I am writing webgpu ray tracer, is anyone interested in this topic?

Evgeni_Popov · December 12, 2023, 10:21pm

For some reasons, the code that checks the output of the shader messes with the results (even if it’s not between the start/end timing marks!). In my testing, I alternate between a small and a big duration:

If I comment out the code that checks the array, I don’t experience this problem:

Note that it seems the accuracy of performance.now is 0.1ms, so timing things that are < 1ms won’t be very precise.

Also, you sometimes get a measure or two that can be quite bigger than the other measures, and it will bias the average. It’s probably due to the browser and/or what happens at that time on the computer. For a better average calculation, you should remove the X biggest / smallest values to compute the final average.

Note that the PR is now merged, and is available on the Playground.

I tested it on my computer (I implemented the average calculation as explained above and commented out the code that checks the array):

fastMode=false: https://playground.babylonjs.com/?webgpu#6E7FJ1#5 => ~0.375ms taking the average of 3/4 runs
fastMode=true: https://playground.babylonjs.com/?webgpu#4EI0PY#13 => ~0.200ms taking the average of 3/4 runs

My numbers are a bit too small given the resolution of performance.now, but there’s still a measurable difference between the two PGs.

Vadim1 · December 13, 2023, 5:01am

with native webgpu API no performance drops (4/4 passes) I still think that you need to calculate the average, otherwise it’s cheating

on PG (webgpu#6E7FJ1#5) the difference seems to be 2.5 ms vs 1.3 ms (with 3/4 passes), but when running locally (on my PC) there is suspiciously no difference (1.7-2 ms, with 4/4 passes)

with “promises” (fastMode=true, webgpu#4EI0PY#13) prefetch code results of radix sort is not correct (see log “count_unmatch: 2097151”)

because you comment on the result log, but the problem remains

P.S.:

if you remove this code below then the results are ok (log “count_unmatch: 0”),
but if left, the results do not match the presorted references (see log “count_unmatch: 2097151”)

so your promises cause an error as a result

    const promises = [];

    for (let i = 0; i < bits; i++) {
        let j = i % 2;
        {
            {
                promises.push(pipeline_radix_scan1_buf[j].dispatchWhenReady(0, 0, 0).then(() => pipeline_radix_scan1_buf[j].fastMode = true));
            }


            for (let k = 1; k < buffers_scan1.length; k++) {
                promises.push(pipeline_radix_scan2_buf[k - 1].dispatchWhenReady(0, 0, 0).then(() => pipeline_radix_scan2_buf[k - 1].fastMode = true));
            }

            for (let k = (buffers_scan1.length - 1) - 1; k >= 0; k--) {
                promises.push(pipeline_radix_scan3_buf[k].dispatchWhenReady(0, 0, 0).then(() => pipeline_radix_scan3_buf[k].fastMode = true));
            }
        }

        {
            promises.push(pipeline_radix_scatter_buf[j].dispatchWhenReady(0, 0, 0).then(() => pipeline_radix_scatter_buf[j].fastMode = true));
        }
    }

    await Promise.all(promises);

Evgeni_Popov · December 13, 2023, 10:58am

I calculate it!

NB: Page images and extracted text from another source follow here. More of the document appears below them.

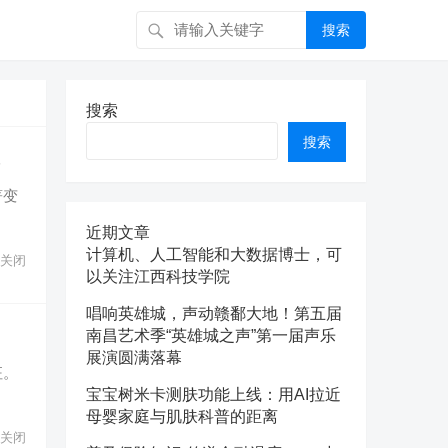
搜索
搜索
搜索
究
著变
近期文章
计算机、人工智能和大数据博士，可
关闭
以关注江西科技学院
唱响英雄城，声动赣鄱大地！第五届
南昌艺术季“英雄城之声”第一届声乐
展演圆满落幕
征。
宝宝树米卡测肤功能上线：用AI拉近
母婴家庭与肌肤科普的距离
关闭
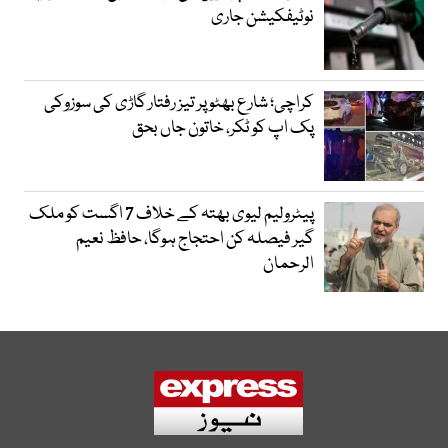
نوٹیفکیشن جاری
کراچی؛ شارع بھٹو پر تیز رفتار گاڑی کی سوزوکی
پک اپ کو ٹکر، خاتون جاں بحق
پیٹرولیم لیوی بھتہ کے خلاف 7 اگست کو ملک
گیر فیصلہ کن احتجاج ہوگا، حافظ نعیم
الرحمان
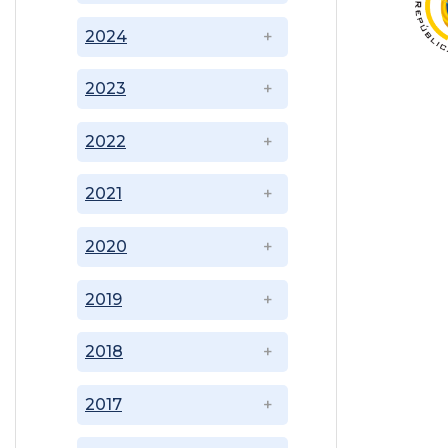
2024
2023
2022
2021
2020
2019
2018
2017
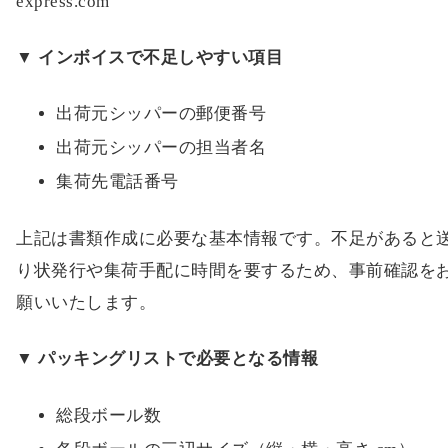
express.com
▼ インボイスで不足しやすい項目
出荷元シッパーの郵便番号
出荷元シッパーの担当者名
集荷先電話番号
上記は書類作成に必要な基本情報です。不足があると
り状発行や集荷手配に時間を要するため、事前確認を
願いいたします。
▼ パッキングリストで必要となる情報
総段ボール数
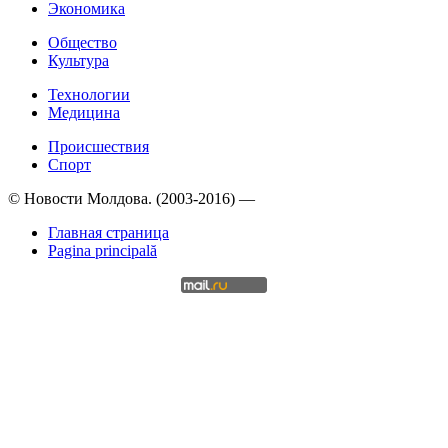
Экономика
Общество
Культура
Технологии
Медицина
Происшествия
Спорт
© Новости Молдова. (2003-2016) —
Главная страница
Pagina principală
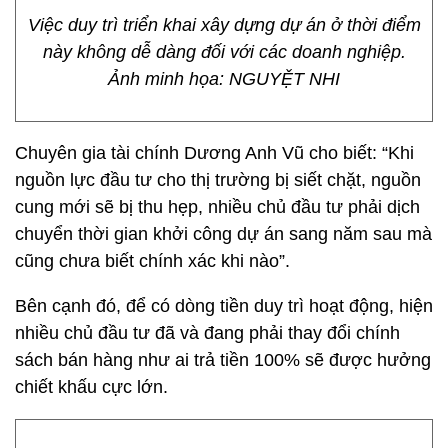
Việc duy trì triển khai xây dựng dự án ở thời điểm
này không dễ dàng đối với các doanh nghiệp.
Ảnh minh họa: NGUYỆT NHI
Chuyên gia tài chính Dương Anh Vũ cho biết: “Khi
nguồn lực đầu tư cho thị trường bị siết chặt, nguồn
cung mới sẽ bị thu hẹp, nhiều chủ đầu tư phải dịch
chuyển thời gian khởi công dự án sang năm sau mà
cũng chưa biết chính xác khi nào”.
Bên cạnh đó, để có dòng tiền duy trì hoạt động, hiện
nhiều chủ đầu tư đã và đang phải thay đổi chính
sách bán hàng như ai trả tiền 100% sẽ được hưởng
chiết khấu cực lớn.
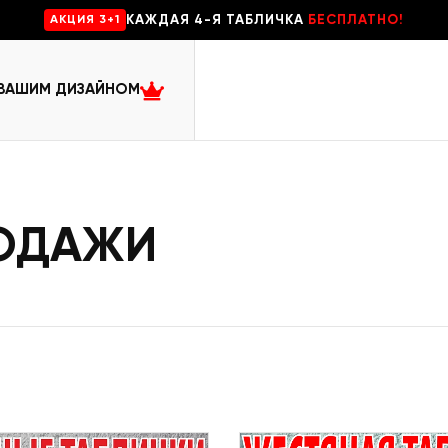
КАЖДАЯ 4-Я ТАБЛИЧКА
БЕСПЛАТНО!
AKЦИЯ 3+1
 ВАШИМ ДИЗАЙНОМ
РОДАЖИ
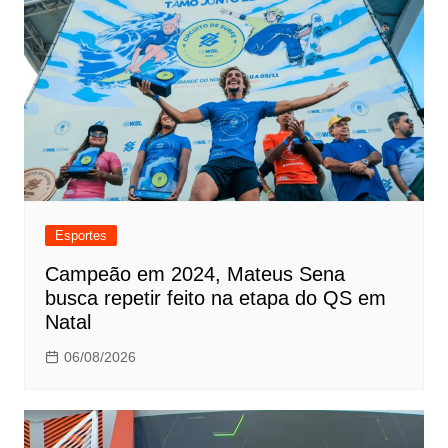
Esportes
Campeão em 2024, Mateus Sena
busca repetir feito na etapa do QS em
Natal
06/08/2026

I simply remove the extreme values, because they just happen (for some reason beyond our control (GC?) - or at least I don’t see what we can do about it).

For eg:

Clearly, the average time should be around 0.5, but due to the high value of 5.1, the average will be 0.98.

Do you have the PR merged in your local Babylon sources?

My bad, I forgot the Update_PipelineRadixScan1_buf(j, i); call in the pre-fetch loop:

Note: I’m not sure what you mean when you say “3/4 passes” or “4/4 passes”. What I meant on my side with “3/4 passes” was that I ran the PG 3 or 4 times (in fact, I think it was more 5 or 6) and I did an average of the average displayed at the end of the test.

Vadim1 · December 13, 2023, 12:53pm

this is cheating because FPS is determined by the average frame time per second, not just frames outside of extreme values

sad

what I need to do for this ?

in your this link to PG states that :

const fmode = false;

this is not fast promises prefetch mode as I think, and if I set it to “true” than radix sort result is not correct “(see log “count_unmatch: 2097151”)”

this does not affect the result in any way

I mean that code used your timer wthout extrime values

I mean that code used my timer with all values of duration

P.S.:

and so PG time result of benchmark with promises prefetch with “fmode = true;” is fast (0.8 ms average, the same as in the native webgpu API), but the results are incorrect (do not pass the check, see log “count_unmatch: 2097151”))

Evgeni_Popov · December 13, 2023, 5:28pm

Ah, doing too many things at the same time I guess!

Let me have a look again.

Evgeni_Popov · December 14, 2023, 11:51am

After this PR is merged:

You will be able to call engine.flushFramebuffer() to submit the current command buffers and reset the ubo GPU buffers, which will fix the problem.

See:

I call engine.flushFramebuffer() at the same point where the native code submits the command buffers.

Note that you are still able to use native code in Babylon if you wish, as you can access the device through engine._device (in the same way we have engine._gl for people that want to issue direct WebGL commands).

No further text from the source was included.